In some cases, the courts have rejected government guidance letters. For example, a transgender teenager sued to be allowed to use the boys' restroom in his Gloucester, Va., school, instead of a unisex bathroom.

The Justice Department entered the case on the side of the teenager, citing guidance from the Education Department that transgender students are protected from sex-based discrimination through Title IX of the Education Amendments of 1972. But last month, a Virginia court ruled in favor of the district and said that the guidance represented an attempt to create a new regulation.

When asked, the Education Department did not say if it has more guidance letters coming. Department officials did note that in a March 2015 U.S. Supreme Court decision, the justices held unanimously that an agency's interpretation of its own regulations do not have to go through notice-and-comment rulemaking that comes with issuing new regulations.

Related Blog

But the civil rights office has been clear, both in conversations with Education Week and in other venues, that it is taking an active role in enforcing civil rights statutes.
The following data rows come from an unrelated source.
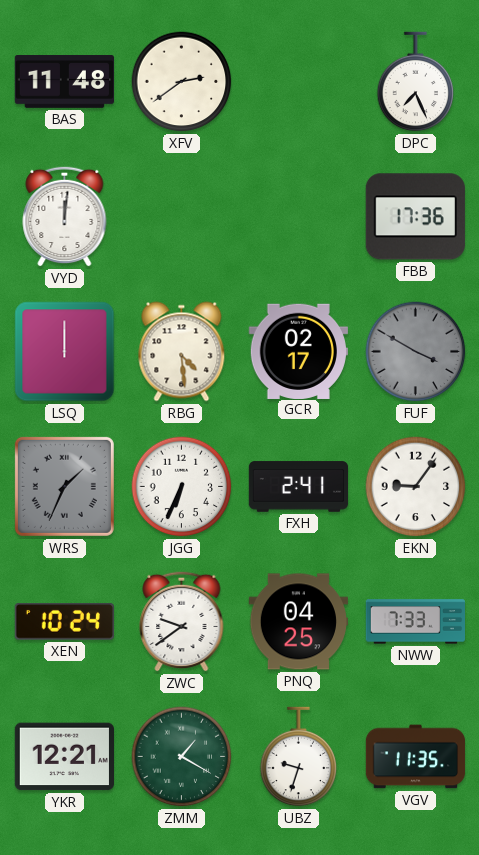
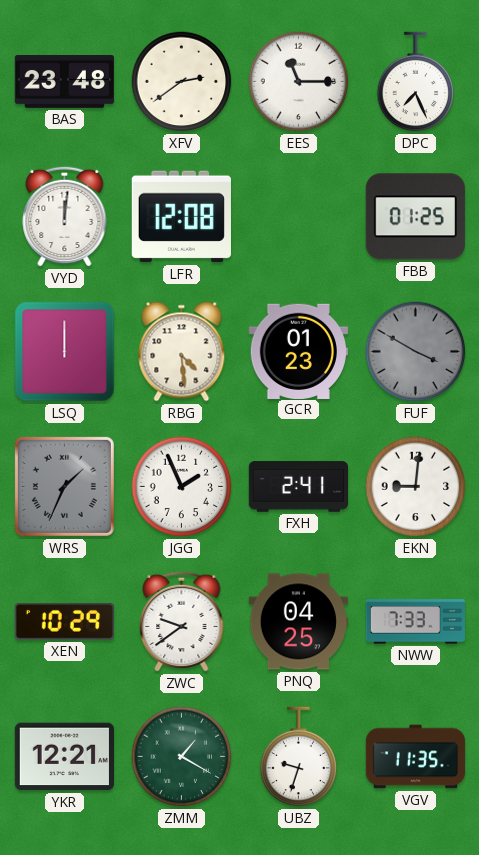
BAS: 11:48 -> 23:48
EES: none -> 11:15
LFR: none -> 12:08
FBB: 17:36 -> 01:25
GCR: 02:17 -> 01:23
JGG: 6:34 -> 1:56
EKN: 9:06 -> 9:01
XEN: 10:24 -> 10:29
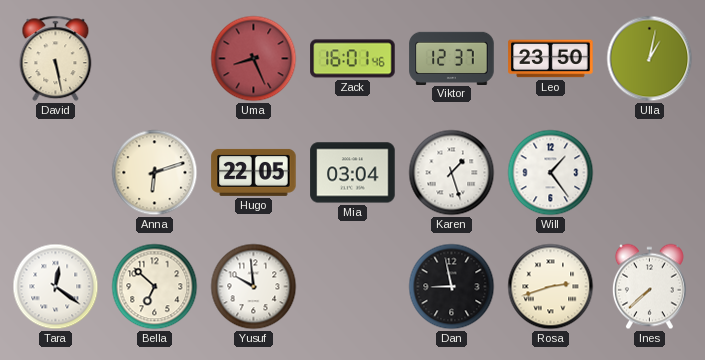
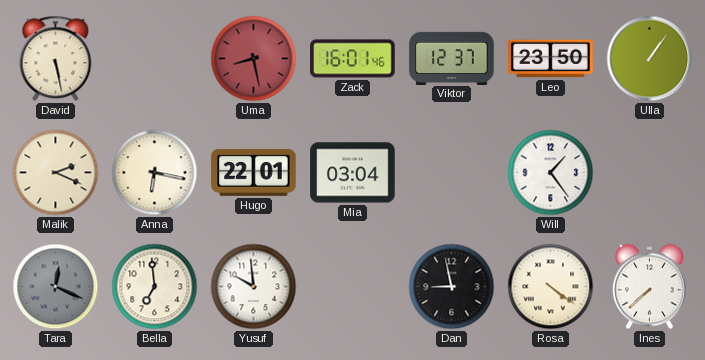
Uma: 8:26 -> 8:28
Ulla: 1:02 -> 1:06
Malik: none -> 2:19
Anna: 6:12 -> 6:17
Hugo: 22:05 -> 22:01
Karen: 1:27 -> none
Tara: 12:21 -> 12:19
Tara dial: white -> grey
Bella: 6:52 -> 6:59
Rosa: 2:42 -> 4:21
In a report released this April, the department said it had received nearly 20,000 complaints about some form of discrimination in fiscal years 2013 and 2014, and anticipated similar or larger numbers of complaints in coming years.

"It is not my belief that there are more incidents of civil rights violations in the world today than there were in the past decade or more," Catherine E. Lhamon, the assistant secretary of education for civil rights, told Education Week in May when asked about the swelling docket of OCR cases that relate to disability issues. "It is my belief that there is greater community awareness that our office exists and is prepared to stand for students who need us."